Financial Times Financial Times

July 9, 2015 10:36 am

Time is running out to stop millions of people from becoming permanently unemployed or trapped in low paid and insecure jobs, the Organisation for Economic Co-operation and Development has warned.

The Paris-based organisation said young people who entered the jobs market during the 2008/9 financial crisis were now approaching a “make or break point” in their working lives. Its research shows a person’s long-term career prospects are largely determined by their first decade in the labour market.


“Governments need to act now to avoid a permanent increase in the number of workers stuck in chronic joblessness or moving between unemployment and low-paid precarious jobs,” said Angel Gurría, OECD secretary-general. “If that happens, the long-run legacy of the crisis would be to ratchet inequality up yet another notch from levels that were already far too high.”

The OECD’s annual Employment Outlook shows unemployment is starting to recede slowly in developed countries, including in those hardest hit by the crisis. But about 42m people were still jobless in the 34 OECD countries in May, 10m more than before the crash. In addition, real wage growth remains unusually weak, averaging 0.5 per cent a year since 2007.

There are vast disparities between countries: by the end of 2016, the OECD predicts unemployment will have dropped to about 5 per cent in the UK and US, but expects it to remain above 20 per cent in Spain and Greece.

As Greece’s debt crisis intensifies, the OECD’s data demonstrate just how badly its workers have suffered: youth unemployment is about 50 per cent, in spite of a sharp fall in average real wages and a 22 per cent cut in the cash value of the minimum wage between 2011 and 2012.

The OECD’s biggest concern is the sharp increase in long-term unemployment since the crisis, particularly among young people.
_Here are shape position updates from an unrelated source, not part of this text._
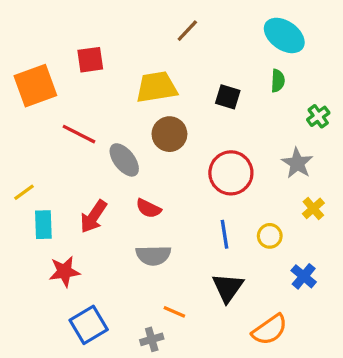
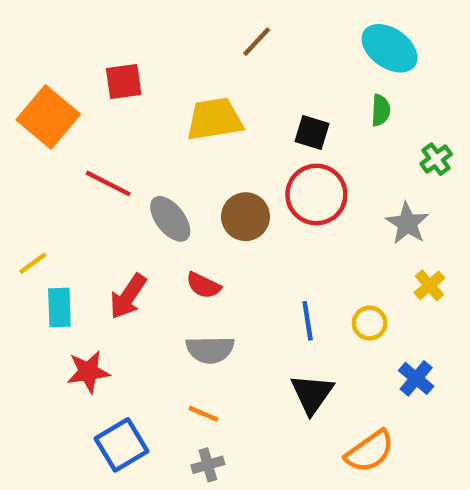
orange square: (35, 86) -> (48, 117), turned -30
brown circle: (169, 134) -> (246, 217), moved
red circle: (231, 173) -> (316, 195), moved
orange line: (174, 312) -> (203, 414), moved

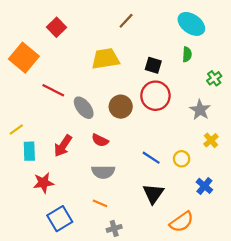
red square: (124, 82) -> (56, 27), moved, turned -36
blue line: (308, 321) -> (151, 158), turned -48
gray cross: (208, 465) -> (114, 228), moved

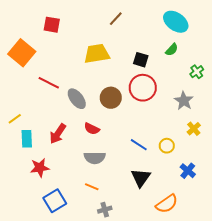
red square: (56, 27) -> (52, 25), turned -36
green semicircle: (187, 54) -> (172, 50), turned 40

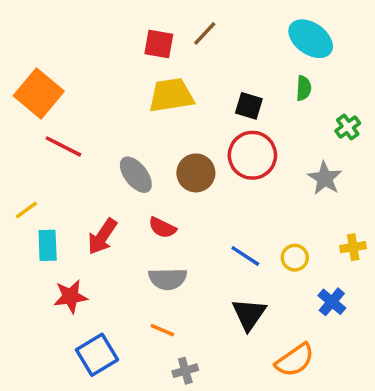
red square: (52, 25) -> (159, 44), moved
green semicircle: (172, 50) -> (304, 88), turned -40
red line: (49, 83) -> (63, 146), moved
yellow cross: (194, 129) -> (353, 247), moved, turned 32

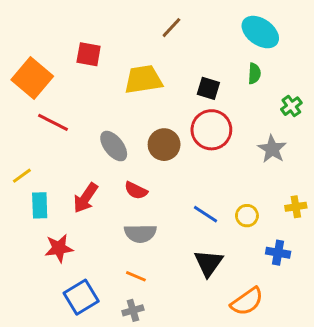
red square: (159, 44) -> (89, 54), moved
blue cross: (332, 302) -> (278, 253), turned -30
gray cross: (185, 371) -> (133, 310), moved

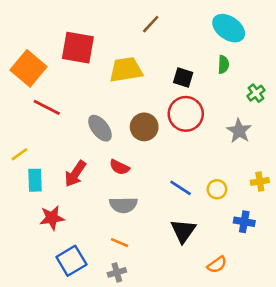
red square: (89, 54) -> (78, 48), size x1.5
orange semicircle: (247, 302) -> (217, 265), size x0.7

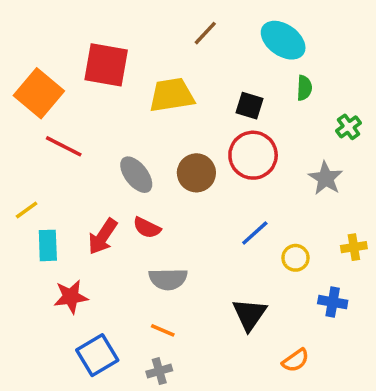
cyan ellipse: (229, 28) -> (283, 40), moved
red semicircle: (119, 167) -> (147, 228), moved
blue line: (181, 188) -> (255, 233), moved, turned -75

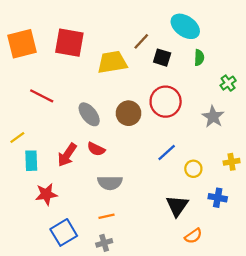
brown line: (205, 33) -> (141, 41), moved
orange square: (39, 93) -> (22, 44), moved, turned 36
black square: (249, 106) -> (162, 58), moved
black triangle: (249, 314) -> (177, 206), moved
orange line: (163, 330) -> (106, 216), turned -35

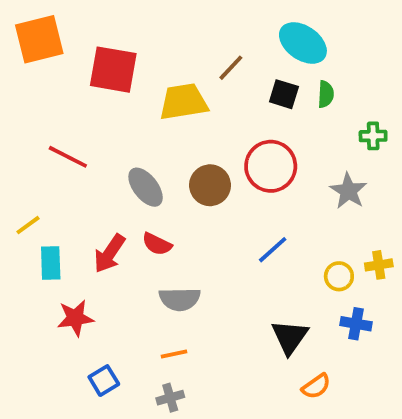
orange square: (22, 44) -> (39, 39), moved
black square: (162, 58) -> (284, 94), moved
green cross: (228, 83) -> (373, 136), turned 35
yellow circle: (193, 169) -> (339, 276), moved
blue square: (64, 232) -> (104, 381), size x0.7

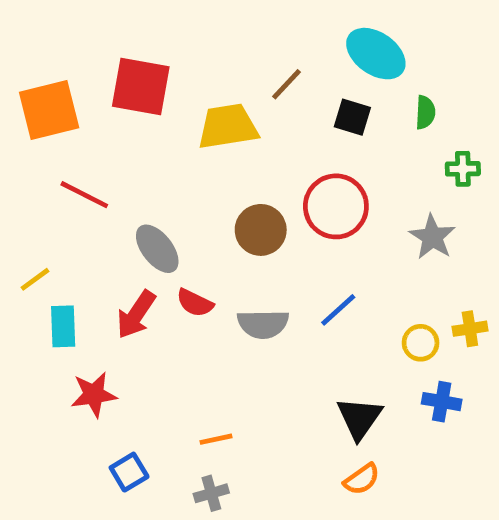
orange square: (39, 39) -> (49, 110), moved
green semicircle: (326, 94) -> (425, 112), moved
gray ellipse: (146, 187) -> (157, 249), moved
gray semicircle: (180, 299) -> (263, 324), moved
orange semicircle: (316, 386) -> (362, 479), moved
More than a third of the unemployed in the OECD area have been out of work for a year or longer, and their ranks have swollen 77 per cent since 2007.

Mr Gurría urged policy makers to spend more money to help the unemployed back into work, pointing out that many countries had slashed spending on this area as they tried to repair their budget deficits after the crisis. Real spending on active labour market programmes per unemployed person fell between 2007 and 2013 by more than 50 per cent in Ireland, Italy, Spain and the UK.

Like the International Labour Organisation, the UN’s labour market division, the OECD is becoming increasingly worried about the quality and security of jobs at the bottom of the labour market, which are partly the result of globalisation and long-term technological shifts, as well as the cyclical effects of the crisis. It endorsed policies that support the incomes and upward mobility of people on the bottom rungs of the jobs market, such as carefully-set minimum wages and better skills training.

It published new research that suggests countries with a large number of workers with poor information-processing skills can boost upward mobility and reduce inequality if they can find and fund ways to improve those skills.